A deployment of Cilium and Hubble consists of the following components running in a cluster:
The Cilium agent (
cilium-agent) runs on each node in the cluster. At a high-level, the agent accepts configuration via Kubernetes or APIs that describes networking, service load-balancing, network policies, and visibility & monitoring requirements.
The Cilium agent listens for events from orchestration systems such as Kubernetes to learn when containers or workloads are started and stopped. It manages the eBPF programs which the Linux kernel uses to control all network access in / out of those containers.
- Client (CLI)
- The Cilium CLI client (
cilium) is a command-line tool that is installed along with the Cilium agent. It interacts with the REST API of the Cilium agent running on the same node. The CLI allows inspecting the state and status of the local agent. It also provides tooling to directly access the eBPF maps to validate their state.

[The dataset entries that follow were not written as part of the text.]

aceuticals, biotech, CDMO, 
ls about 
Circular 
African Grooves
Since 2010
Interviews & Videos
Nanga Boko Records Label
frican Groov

The Cilium Operator is responsible for managing duties in the cluster which should logically be handled once for the entire cluster, rather than once for each node in the cluster. The Cilium operator is not in the critical path for any forwarding or network policy decision. A cluster will generally continue to function if the operator is temporarily unavailable. However, depending on the configuration, failure in availability of the operator can lead to:
- Delays in IP Address Management (IPAM) and thus delay in scheduling of new workloads if the operator is required to allocate new IP addresses
- Failure to update the kvstore heartbeat key which will lead agents to declare kvstore unhealthiness and restart.
- CNI Plugin
- The CNI plugin (
cilium-cni) is invoked by Kubernetes when a pod is scheduled or terminated on a node. It interacts with the Cilium API of the node to trigger the necessary datapath configuration to provide networking, load-balancing and network policies for the pod.
- The Hubble server runs on each node and retrieves the eBPF-based visibility from Cilium. It is embedded into the Cilium agent in order to achieve high performance and low-overhead. It offers a gRPC service to retrieve flows and Prometheus metrics.
- Relay (
hubble-relay) is a standalone component which is aware of all running Hubble servers and offers cluster-wide visibility by connecting to their respective gRPC APIs and providing an API that represents all servers in the cluster.
- Client (CLI)
- The Hubble CLI (
hubble) connect to the gRPC API of relay or the server and retrieves flow events.
- Graphical UI
- The graphical user interface (
hubble-ui) utilizes relay-based visibility to provide a graphical service dependency and connectivity map.
eBPF is a Linux kernel bytecode interpreter originally introduced to filter network packets, e.g. tcpdump and socket filters. It has since been extended with additional data structures such as hashtable and arrays as well as additional actions to support packet mangling, forwarding, encapsulation, etc. An in-kernel verifier ensures that BPF programs are safe to run and a JIT compiler converts the bytecode to CPU architecture specific instructions for native execution efficiency. BPF programs can be run at various hooking points in the kernel such as for incoming and outgoing packets.
BPF continues to evolve and gain additional capabilities with each new Linux release. Cilium leverages BPF to perform core datapath filtering, mangling, monitoring and redirection, and requires BPF capabilities that are in any Linux kernel version 4.8.0 or newer. On the basis that 4.8.x is already declared end of life and 4.9.x has been nominated as a stable release we recommend to run at least kernel 4.9.17 (the latest current stable Linux kernel as of this writing is 4.10.x).
Cilium is capable of probing the Linux kernel for available features and will automatically make use of more recent features as they are detected.
For more detail on kernel versions, see: Linux Kernel.
Cilium requires a data store to propagate state between agents. It supports the following data stores:
- Kubernetes CRDs (Default)
- The default choice to store any data and propagate state is to use Kubernetes custom resource definitions (CRDs). CRDs are offered by Kubernetes for cluster components to represent configurations and state via Kubernetes resources.
- Key-Value Store
All requirements for state storage and propagation can be met with Kubernetes CRDs as configured in the default configuration of Cilium. A key-value store can optionally be used as an optimization to improve the scalability of a cluster as change notifications and storage requirements are more efficient with direct key-value store usage.
The currently supported key-value stores are:
It is possible to leverage the etcd cluster of Kubernetes directly or to maintain a dedicated etcd cluster.